A New York Times article about the current drought in the South compares it to a record-setting dry spell 60 years ago:
Climatologists say the great drought of 2011 is starting to look a lot like the one that hit the nation in the early to mid-1950s. That, too, dried a broad part of the southern tier of states into leather and remains a record breaker.
But this time, things are different in the drought belt. With states and towns short on cash and unemployment still high, the stress on the land and the people who rely on it for a living is being amplified by political and economic forces, state and local officials say. As a result, this drought is likely to have the cultural impact of the great 1930s drought, which hammered an already weakened nation.
But it's not just the economy that's worse now than it was in the 1950s. Water usage is also way, way up. This drought rivals the record-setting 1950s drought — it's already breaking records in some states — but it comes at a time when the population is double what it was in 1950, and total water use is more than twice as high.

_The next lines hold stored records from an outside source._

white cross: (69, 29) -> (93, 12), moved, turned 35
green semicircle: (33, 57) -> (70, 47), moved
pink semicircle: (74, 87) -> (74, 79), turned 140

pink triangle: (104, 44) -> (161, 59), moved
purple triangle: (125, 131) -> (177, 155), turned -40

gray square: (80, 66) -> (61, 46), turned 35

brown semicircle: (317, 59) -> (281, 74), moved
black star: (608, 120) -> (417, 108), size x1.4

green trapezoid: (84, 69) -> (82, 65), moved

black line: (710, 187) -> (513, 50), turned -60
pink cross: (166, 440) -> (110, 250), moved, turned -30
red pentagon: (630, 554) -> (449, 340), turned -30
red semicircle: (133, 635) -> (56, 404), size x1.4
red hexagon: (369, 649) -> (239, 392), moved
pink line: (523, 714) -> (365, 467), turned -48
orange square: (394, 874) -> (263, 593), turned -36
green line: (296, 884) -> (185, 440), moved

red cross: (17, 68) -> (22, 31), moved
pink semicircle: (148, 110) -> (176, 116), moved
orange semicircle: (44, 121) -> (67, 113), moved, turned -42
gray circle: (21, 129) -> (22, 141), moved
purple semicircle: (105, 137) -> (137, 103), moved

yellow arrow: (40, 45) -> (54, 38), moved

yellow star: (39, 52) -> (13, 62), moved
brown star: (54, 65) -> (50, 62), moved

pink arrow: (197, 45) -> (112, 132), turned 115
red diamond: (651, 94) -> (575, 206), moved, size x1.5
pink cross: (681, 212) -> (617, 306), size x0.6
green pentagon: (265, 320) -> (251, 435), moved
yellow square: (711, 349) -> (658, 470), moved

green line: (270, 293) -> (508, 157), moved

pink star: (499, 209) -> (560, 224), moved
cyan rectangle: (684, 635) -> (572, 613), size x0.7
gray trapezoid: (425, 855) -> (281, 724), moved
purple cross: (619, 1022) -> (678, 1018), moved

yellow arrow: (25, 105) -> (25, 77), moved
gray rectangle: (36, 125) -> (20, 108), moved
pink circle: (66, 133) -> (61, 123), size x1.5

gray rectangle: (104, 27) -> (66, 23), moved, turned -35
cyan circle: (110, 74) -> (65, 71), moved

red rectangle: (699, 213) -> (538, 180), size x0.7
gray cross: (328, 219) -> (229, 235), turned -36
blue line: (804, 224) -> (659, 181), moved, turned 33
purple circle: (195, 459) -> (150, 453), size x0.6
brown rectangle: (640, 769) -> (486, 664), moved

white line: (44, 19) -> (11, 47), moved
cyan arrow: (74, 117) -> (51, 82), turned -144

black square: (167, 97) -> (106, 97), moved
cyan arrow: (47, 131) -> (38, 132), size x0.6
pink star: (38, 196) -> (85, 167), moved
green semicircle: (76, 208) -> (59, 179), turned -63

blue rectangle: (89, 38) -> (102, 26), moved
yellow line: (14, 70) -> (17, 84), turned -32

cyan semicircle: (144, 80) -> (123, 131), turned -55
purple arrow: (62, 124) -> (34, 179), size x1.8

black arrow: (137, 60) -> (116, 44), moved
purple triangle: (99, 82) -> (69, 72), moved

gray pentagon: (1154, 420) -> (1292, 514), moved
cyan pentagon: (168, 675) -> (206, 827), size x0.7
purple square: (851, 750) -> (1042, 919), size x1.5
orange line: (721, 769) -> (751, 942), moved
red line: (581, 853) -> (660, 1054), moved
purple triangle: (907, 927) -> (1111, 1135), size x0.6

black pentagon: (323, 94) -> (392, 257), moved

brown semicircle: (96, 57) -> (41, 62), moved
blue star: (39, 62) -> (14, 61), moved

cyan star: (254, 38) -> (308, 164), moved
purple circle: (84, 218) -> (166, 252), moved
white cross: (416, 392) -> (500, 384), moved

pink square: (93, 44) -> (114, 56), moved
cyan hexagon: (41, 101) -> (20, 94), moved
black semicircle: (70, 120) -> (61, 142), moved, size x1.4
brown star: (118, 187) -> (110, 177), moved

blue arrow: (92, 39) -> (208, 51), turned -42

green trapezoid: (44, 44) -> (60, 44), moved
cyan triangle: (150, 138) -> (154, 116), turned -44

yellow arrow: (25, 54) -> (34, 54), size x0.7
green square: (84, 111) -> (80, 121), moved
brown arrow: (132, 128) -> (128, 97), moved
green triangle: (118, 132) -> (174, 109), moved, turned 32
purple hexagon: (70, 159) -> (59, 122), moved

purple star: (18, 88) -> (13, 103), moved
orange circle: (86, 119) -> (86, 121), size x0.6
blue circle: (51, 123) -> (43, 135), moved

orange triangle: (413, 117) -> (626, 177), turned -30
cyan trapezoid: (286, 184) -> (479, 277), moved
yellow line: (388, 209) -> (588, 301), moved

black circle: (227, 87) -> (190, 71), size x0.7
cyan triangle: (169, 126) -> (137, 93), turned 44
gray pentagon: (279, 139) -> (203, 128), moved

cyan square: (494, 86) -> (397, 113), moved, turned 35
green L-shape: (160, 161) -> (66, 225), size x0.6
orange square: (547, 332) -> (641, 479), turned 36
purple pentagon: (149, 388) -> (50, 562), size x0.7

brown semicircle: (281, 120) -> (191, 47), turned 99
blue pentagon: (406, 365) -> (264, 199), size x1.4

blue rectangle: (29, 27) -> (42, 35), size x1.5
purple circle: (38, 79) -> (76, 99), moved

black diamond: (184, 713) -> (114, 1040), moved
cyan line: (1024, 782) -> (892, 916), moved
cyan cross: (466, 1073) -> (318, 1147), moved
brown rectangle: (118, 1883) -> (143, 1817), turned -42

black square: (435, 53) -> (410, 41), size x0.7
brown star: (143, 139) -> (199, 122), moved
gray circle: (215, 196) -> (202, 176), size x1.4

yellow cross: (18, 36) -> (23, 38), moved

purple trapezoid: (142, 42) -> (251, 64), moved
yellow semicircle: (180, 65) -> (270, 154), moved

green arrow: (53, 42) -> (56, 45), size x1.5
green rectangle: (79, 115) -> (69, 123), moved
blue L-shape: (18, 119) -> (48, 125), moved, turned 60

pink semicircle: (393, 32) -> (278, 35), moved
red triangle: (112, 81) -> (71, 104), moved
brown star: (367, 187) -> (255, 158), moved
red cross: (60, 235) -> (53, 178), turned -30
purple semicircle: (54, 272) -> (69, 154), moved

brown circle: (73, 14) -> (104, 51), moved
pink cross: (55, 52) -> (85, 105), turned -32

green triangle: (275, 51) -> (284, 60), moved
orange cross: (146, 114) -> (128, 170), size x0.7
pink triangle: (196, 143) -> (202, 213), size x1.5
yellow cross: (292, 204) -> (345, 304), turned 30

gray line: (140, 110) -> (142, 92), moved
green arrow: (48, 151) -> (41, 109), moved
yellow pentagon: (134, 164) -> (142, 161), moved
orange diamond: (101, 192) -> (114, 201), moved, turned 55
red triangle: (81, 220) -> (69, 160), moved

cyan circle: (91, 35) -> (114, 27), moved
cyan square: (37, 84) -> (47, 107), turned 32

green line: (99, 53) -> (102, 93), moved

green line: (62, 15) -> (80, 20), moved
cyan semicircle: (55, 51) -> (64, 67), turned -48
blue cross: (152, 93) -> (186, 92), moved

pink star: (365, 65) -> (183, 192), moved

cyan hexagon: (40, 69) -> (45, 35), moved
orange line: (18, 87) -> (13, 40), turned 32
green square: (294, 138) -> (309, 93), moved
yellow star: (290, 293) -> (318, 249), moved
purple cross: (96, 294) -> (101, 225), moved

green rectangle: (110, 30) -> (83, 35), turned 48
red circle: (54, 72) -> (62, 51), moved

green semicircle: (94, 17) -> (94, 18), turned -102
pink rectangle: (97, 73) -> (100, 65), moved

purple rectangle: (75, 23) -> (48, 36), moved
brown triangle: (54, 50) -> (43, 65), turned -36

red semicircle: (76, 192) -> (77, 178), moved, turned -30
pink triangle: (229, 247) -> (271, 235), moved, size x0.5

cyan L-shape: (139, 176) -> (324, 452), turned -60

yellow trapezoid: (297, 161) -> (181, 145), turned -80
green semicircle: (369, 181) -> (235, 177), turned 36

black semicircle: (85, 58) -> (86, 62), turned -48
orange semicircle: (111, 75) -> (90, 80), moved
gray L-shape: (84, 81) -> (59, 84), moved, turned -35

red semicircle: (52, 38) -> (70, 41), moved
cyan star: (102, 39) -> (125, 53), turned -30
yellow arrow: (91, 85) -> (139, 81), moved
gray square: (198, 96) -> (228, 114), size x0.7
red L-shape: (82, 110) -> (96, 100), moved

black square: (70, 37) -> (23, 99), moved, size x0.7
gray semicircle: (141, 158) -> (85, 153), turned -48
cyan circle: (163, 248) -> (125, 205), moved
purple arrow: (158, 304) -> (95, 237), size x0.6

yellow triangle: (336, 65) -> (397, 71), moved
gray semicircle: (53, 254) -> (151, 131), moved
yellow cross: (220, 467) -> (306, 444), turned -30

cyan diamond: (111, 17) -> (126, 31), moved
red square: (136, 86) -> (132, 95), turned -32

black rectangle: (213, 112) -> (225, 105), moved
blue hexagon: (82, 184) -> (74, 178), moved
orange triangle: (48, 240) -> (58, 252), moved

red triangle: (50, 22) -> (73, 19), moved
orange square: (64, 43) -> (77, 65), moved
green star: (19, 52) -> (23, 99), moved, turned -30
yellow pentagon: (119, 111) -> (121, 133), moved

The graph above, from the U.S. Geological Survey, shows public-supply water use in 1950. The one below is from the same report in 2005. The highest-demand areas are now using 2,000 to 7,000 million gallons a day, instead of 1,000.
Other types of water use — irrigation, livestock, etc. — show a similar trajectory.
The result of all of this will probably be food shortages and higher food prices, as the drought gut-punches agriculture. Hey, what do you know — that's a worse problem when the population is higher, too.